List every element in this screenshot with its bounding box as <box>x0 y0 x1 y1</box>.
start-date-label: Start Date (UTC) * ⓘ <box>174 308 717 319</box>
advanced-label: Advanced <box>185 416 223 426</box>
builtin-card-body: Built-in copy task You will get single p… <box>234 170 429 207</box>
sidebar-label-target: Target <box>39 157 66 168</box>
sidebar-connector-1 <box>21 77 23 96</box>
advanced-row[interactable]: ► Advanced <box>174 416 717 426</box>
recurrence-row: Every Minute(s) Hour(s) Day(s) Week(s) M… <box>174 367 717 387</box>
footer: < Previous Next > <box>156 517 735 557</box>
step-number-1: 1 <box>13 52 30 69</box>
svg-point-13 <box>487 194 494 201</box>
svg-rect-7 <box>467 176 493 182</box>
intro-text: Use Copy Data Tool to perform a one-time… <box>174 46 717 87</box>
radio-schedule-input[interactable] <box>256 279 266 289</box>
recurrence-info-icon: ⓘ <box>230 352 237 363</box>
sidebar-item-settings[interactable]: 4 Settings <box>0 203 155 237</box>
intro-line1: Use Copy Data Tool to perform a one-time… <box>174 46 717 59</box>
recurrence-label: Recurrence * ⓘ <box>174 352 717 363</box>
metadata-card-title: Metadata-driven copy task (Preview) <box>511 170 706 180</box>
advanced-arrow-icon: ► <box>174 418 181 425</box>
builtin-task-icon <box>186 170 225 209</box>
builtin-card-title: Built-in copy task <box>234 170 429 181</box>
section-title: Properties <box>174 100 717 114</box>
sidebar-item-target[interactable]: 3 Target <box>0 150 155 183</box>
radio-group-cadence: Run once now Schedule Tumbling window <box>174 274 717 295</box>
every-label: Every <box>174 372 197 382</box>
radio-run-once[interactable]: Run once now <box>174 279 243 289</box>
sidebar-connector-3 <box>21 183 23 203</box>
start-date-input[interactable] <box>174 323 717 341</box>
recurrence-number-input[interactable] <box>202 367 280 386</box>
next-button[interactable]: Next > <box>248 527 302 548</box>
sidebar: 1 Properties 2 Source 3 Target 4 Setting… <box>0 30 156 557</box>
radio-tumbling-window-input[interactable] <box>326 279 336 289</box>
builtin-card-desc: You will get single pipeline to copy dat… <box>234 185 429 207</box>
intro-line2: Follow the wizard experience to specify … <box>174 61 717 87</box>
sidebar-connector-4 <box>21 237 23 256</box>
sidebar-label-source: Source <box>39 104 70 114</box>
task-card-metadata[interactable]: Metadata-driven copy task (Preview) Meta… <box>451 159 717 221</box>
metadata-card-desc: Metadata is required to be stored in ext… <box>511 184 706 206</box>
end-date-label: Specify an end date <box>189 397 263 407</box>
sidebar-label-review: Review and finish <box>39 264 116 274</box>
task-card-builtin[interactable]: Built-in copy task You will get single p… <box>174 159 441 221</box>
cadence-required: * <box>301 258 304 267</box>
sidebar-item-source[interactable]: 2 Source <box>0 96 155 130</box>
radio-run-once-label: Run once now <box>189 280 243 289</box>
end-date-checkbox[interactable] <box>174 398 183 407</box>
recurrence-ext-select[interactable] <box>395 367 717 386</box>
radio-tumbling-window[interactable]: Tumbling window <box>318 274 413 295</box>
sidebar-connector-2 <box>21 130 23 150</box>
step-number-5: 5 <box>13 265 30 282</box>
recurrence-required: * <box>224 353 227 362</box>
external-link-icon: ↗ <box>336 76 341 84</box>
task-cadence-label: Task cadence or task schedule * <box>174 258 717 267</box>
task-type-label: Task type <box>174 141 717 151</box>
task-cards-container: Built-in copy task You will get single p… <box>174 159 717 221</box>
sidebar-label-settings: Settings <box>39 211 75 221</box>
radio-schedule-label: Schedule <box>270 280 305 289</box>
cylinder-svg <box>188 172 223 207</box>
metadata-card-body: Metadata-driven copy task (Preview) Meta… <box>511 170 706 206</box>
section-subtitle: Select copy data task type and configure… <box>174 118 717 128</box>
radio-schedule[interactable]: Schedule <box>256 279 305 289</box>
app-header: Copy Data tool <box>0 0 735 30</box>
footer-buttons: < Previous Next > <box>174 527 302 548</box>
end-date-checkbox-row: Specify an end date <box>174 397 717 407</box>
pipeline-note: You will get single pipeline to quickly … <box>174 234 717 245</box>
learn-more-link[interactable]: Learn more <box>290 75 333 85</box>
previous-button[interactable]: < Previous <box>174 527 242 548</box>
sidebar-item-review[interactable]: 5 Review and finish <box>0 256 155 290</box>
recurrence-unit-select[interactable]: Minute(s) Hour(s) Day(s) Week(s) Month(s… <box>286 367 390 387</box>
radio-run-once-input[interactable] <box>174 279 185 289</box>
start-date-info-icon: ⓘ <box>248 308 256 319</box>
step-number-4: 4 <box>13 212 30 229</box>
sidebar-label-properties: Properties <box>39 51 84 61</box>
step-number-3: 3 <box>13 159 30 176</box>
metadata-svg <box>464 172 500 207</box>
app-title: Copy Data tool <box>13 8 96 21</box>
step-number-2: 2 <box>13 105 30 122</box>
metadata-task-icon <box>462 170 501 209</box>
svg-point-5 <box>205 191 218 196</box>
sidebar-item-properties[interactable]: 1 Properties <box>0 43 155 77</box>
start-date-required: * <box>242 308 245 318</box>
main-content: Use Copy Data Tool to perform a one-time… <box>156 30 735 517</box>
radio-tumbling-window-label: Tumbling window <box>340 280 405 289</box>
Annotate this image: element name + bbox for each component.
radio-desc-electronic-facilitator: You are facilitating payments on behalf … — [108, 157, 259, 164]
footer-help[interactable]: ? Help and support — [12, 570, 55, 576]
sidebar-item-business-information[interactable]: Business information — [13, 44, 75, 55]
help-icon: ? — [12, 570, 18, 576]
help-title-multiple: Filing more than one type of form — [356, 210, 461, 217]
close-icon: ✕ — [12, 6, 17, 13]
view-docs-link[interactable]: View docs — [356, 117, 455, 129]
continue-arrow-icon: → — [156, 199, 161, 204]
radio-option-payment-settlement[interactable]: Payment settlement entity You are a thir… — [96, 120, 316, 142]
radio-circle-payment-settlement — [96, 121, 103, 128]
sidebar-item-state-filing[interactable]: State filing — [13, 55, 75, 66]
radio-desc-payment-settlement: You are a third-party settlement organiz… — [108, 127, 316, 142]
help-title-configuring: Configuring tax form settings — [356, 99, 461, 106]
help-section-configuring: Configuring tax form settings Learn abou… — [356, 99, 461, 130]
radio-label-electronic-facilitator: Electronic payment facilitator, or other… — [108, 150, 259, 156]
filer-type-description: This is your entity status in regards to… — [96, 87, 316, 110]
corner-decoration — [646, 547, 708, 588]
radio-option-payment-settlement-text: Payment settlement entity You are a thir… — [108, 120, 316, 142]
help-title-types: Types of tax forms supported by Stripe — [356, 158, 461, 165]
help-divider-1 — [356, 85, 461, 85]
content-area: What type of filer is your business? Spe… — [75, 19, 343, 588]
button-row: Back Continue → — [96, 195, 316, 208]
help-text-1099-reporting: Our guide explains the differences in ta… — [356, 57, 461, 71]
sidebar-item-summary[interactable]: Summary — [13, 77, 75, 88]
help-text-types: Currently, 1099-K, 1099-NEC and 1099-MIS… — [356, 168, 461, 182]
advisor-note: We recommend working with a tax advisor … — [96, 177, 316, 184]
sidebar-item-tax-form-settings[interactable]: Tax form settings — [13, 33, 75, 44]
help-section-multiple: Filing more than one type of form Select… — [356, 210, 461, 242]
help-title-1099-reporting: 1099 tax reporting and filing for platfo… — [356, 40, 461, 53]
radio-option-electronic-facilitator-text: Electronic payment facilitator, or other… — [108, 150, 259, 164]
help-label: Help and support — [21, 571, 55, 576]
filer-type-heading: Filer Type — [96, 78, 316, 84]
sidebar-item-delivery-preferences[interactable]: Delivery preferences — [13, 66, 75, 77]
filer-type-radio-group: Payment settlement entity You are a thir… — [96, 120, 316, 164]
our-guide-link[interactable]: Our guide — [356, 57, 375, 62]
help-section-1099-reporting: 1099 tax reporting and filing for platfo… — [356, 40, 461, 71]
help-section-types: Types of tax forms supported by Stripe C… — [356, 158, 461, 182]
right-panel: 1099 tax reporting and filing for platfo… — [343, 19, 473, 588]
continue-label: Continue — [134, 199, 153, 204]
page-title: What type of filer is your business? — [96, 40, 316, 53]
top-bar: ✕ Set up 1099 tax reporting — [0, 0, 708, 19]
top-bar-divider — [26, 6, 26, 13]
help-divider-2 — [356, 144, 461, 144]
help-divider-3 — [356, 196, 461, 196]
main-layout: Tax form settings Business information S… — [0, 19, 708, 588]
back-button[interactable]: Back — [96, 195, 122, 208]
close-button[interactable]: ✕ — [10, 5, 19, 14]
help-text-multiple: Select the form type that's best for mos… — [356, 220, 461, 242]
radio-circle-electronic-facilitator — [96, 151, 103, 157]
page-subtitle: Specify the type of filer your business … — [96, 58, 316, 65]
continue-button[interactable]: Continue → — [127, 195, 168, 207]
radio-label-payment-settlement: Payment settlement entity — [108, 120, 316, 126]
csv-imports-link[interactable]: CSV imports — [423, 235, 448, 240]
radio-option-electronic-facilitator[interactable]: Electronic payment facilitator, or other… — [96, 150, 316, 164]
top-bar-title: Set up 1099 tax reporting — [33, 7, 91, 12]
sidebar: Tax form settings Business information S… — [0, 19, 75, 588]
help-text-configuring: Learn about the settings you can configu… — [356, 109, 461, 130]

■ ■ ■ ■ ■ ■ ■

EXERCISE BRIEF
Check each line above for "Learn" and return the ones that have it.

TASK ANSWER
learn-more-link[interactable]: Learn more <box>290 75 333 85</box>
help-section-configuring: Configuring tax form settings Learn abou… — [356, 99, 461, 130]
help-text-configuring: Learn about the settings you can configu… — [356, 109, 461, 130]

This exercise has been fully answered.